Se pose donc la question de la nullité du licenciement alors que l’employeur officiel ignorait tout du harcèlement sexuel.

Par l’intermédiaire de son avocate, Mme D demande au Conseil de prud’hommes de Boulogne sur Mer de dire son licenciement nul du fait du harcèlement sexuel.

Quelques semaines avant l’audience, M. X, le harceleur décède d’une crise cardiaque (décidément…), ce qui perturbe très fortement Mme D et laisse augurer une audience potentiellement compliquée.

L’AVFT avait adressé ses pièces et conclusions en temps utile à la partie adverse et au Conseil. Les conclusions de la société ne faisaient pas état de l’intervention volontaire de l’AVFT.

Nous attendons longuement les conseillers. L’avocate adverse vient saluer Me Cittadini et ignore superbement Mme Fizaine, de l’AVFT, qui doit donc aller se présenter.
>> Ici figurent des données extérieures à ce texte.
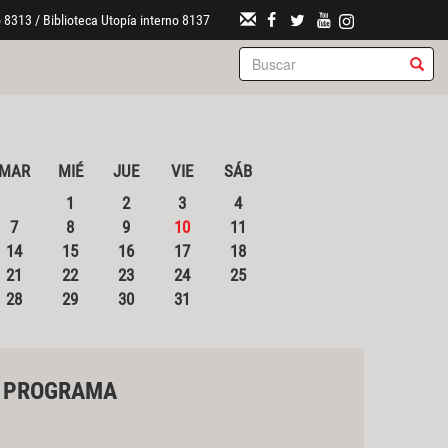
 8313 / Biblioteca Utopía interno 8137
MAR
MIÉ
JUE
VIE
SÁB
1
2
3
4
7
8
9
10
11
14
15
16
17
18
21
22
23
24
25
28
29
30
31
PROGRAMA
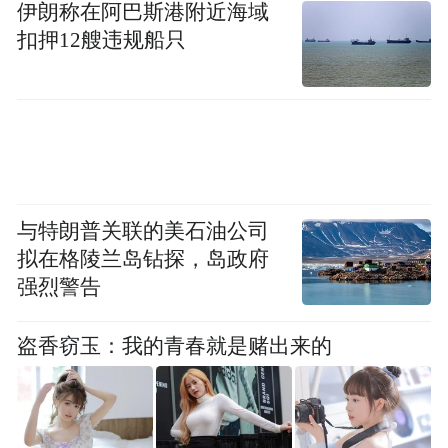
伊朗称在阿巴斯港附近海域
的杨梅得山水之灵，蕴含着太湖的烟波与竹
扣押12艘违规船只
海的清风。当新鲜的杨梅沉入清冽的汾酒，
封存于紫砂的温润，我们体验的不仅是果与
酒的化学反应，更是中国人追求美好的生活
哲学。从采摘时令的精准把握，到封坛仪式
的庄重肃穆，每一个环节都渗透着对自然规
律的敬畏、对传统技艺的虔诚。一杯在手儒
与特朗普关联的美石油公司
士风雅，两杯对饮侠客肝胆，三杯共举天人
拟在格陵兰岛钻探，岛政府
强烈警告
合一、物我两忘，人间况味俱在其中。
亦传承，亦创新，书写时代的答卷。
盗香窃玉：我的青春就是赌出来的
今日之盛会，是农耕文明与工匠精神的交
融，是产业经济与文化根脉的共生。当汾酒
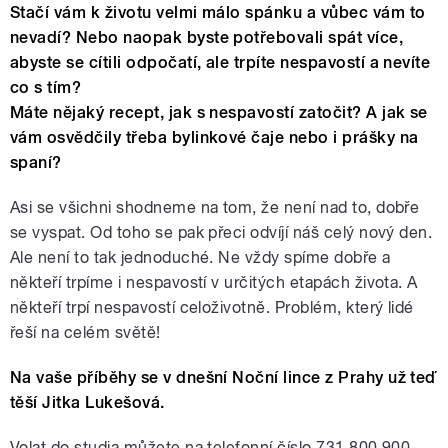
Stačí vám k životu velmi málo spánku a vůbec vám to
nevadí? Nebo naopak byste potřebovali spát více,
abyste se cítili odpočatí, ale trpíte nespavostí a nevíte
co s tím?
Máte nějaký recept, jak s nespavostí zatočit? A jak se
vám osvědčily třeba bylinkové čaje nebo i prášky na
spaní?
Asi se všichni shodneme na tom, že není nad to, dobře
se vyspat. Od toho se pak přeci odvíjí náš celý nový den.
Ale není to tak jednoduché. Ne vždy spíme dobře a
někteří trpíme i nespavostí v určitých etapách života. A
někteří trpí nespavostí celoživotně. Problém, který lidé
řeší na celém světě!
Na vaše příběhy se v dnešní Noční lince z Prahy už teď
těší Jitka Lukešová.
Volat do studia můžete na telefonní číslo 731 800 900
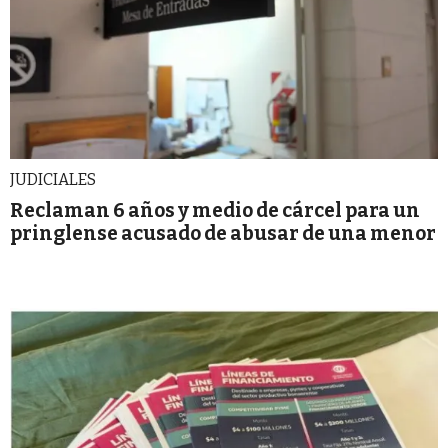
JUDICIALES
Reclaman 6 años y medio de cárcel para un
pringlense acusado de abusar de una menor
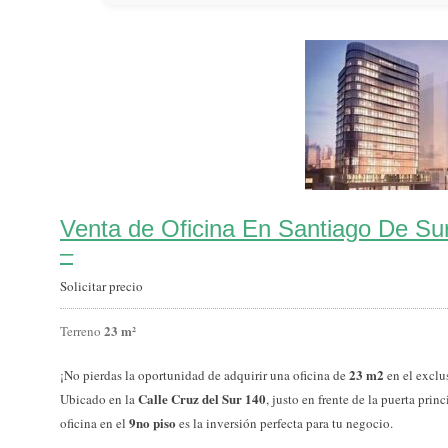
Venta de Oficina En Santiago De Sur
–
Solicitar precio
23 m²
Terreno
23 m2
¡No pierdas la oportunidad de adquirir una oficina de
en el excl
Calle Cruz del Sur 140
Ubicado en la
, justo en frente de la puerta prin
9no piso
oficina en el
es la inversión perfecta para tu negocio.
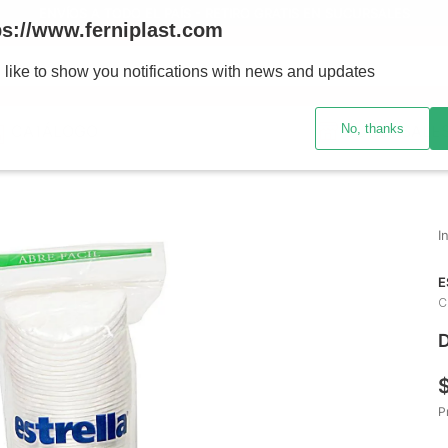
ENVÍOS A TODO EL PAÍS - RETIRO GRATIS EN SUCURSALES
ps://www.ferniplast.com
uscando?
 like to show you notifications with news and updates
No, thanks
CATÁLOGO
SUCURSALE
E
C
D
P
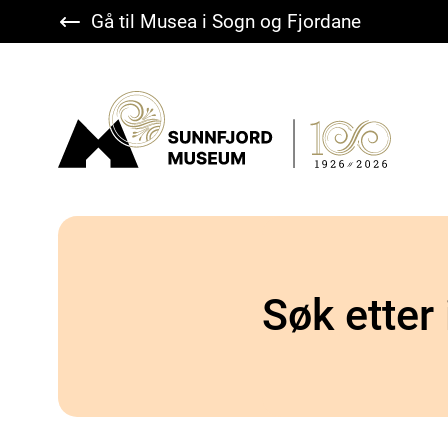
Gå til Musea i Sogn og Fjordane
Sunnfjord Museum
Søk etter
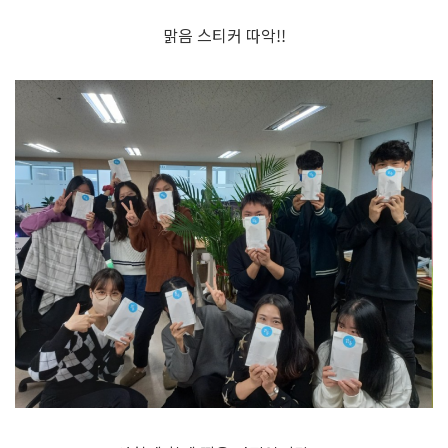
맑음 스티커 따악!!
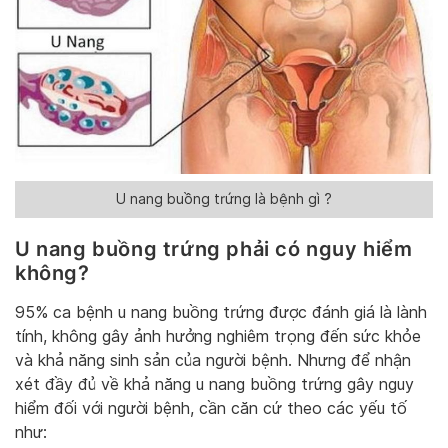
U nang buồng trứng là bệnh gì ?
U nang buồng trứng phải có nguy hiểm
không?
95% ca bệnh u nang buồng trứng được đánh giá là lành
tính, không gây ảnh hưởng nghiêm trọng đến sức khỏe
và khả năng sinh sản của người bệnh. Nhưng để nhận
xét đầy đủ về khả năng u nang buồng trứng gây nguy
hiểm đối với người bệnh, cần căn cứ theo các yếu tố
như:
Le conseil est composé de quatre hommes, dont trois ont les cheveux blancs.

Compte tenu de notre déplacement depuis Paris (un jour de grève de la SNCF), notre affaire est retenue en premier.
Ni à l’appel des causes, ni en début d’audience, l’avocate adverse ne se manifeste pour s’opposer ou questionner la recevabilité de l’intervention volontaire de l’AVFT.

Agnès Cittadini, pour Mme D, plaide de manière complète et détaillée, en évoquant le harcèlement sexuel (le président fait la moue d’un air étonné) et le caractère injustifié du licenciement.

Gwendoline Fizaine, pour l’AVFT, revient sur la recevabilité de son intervention, la personnalité et la crédibilité de Mme D, les stratégies des harceleurs et les réactions des victimes, la constitution des agissements de harcèlement sexuel et bien entendu sur le préjudice de l’AVFT.

L’avocate, à son tour, s’insurge alors, d’un air agressif, contre le rôle de l’AVFT : « Je n’ai pas compris si l’AVFT était témoin ou partie à l’instance ». Elle rappelle les articles concernant les actions des syndicats : « On a jamais vu un tiers s’emparer d’un litige !! L’association aurait alors plus de pouvoir qu’un syndicat ! ».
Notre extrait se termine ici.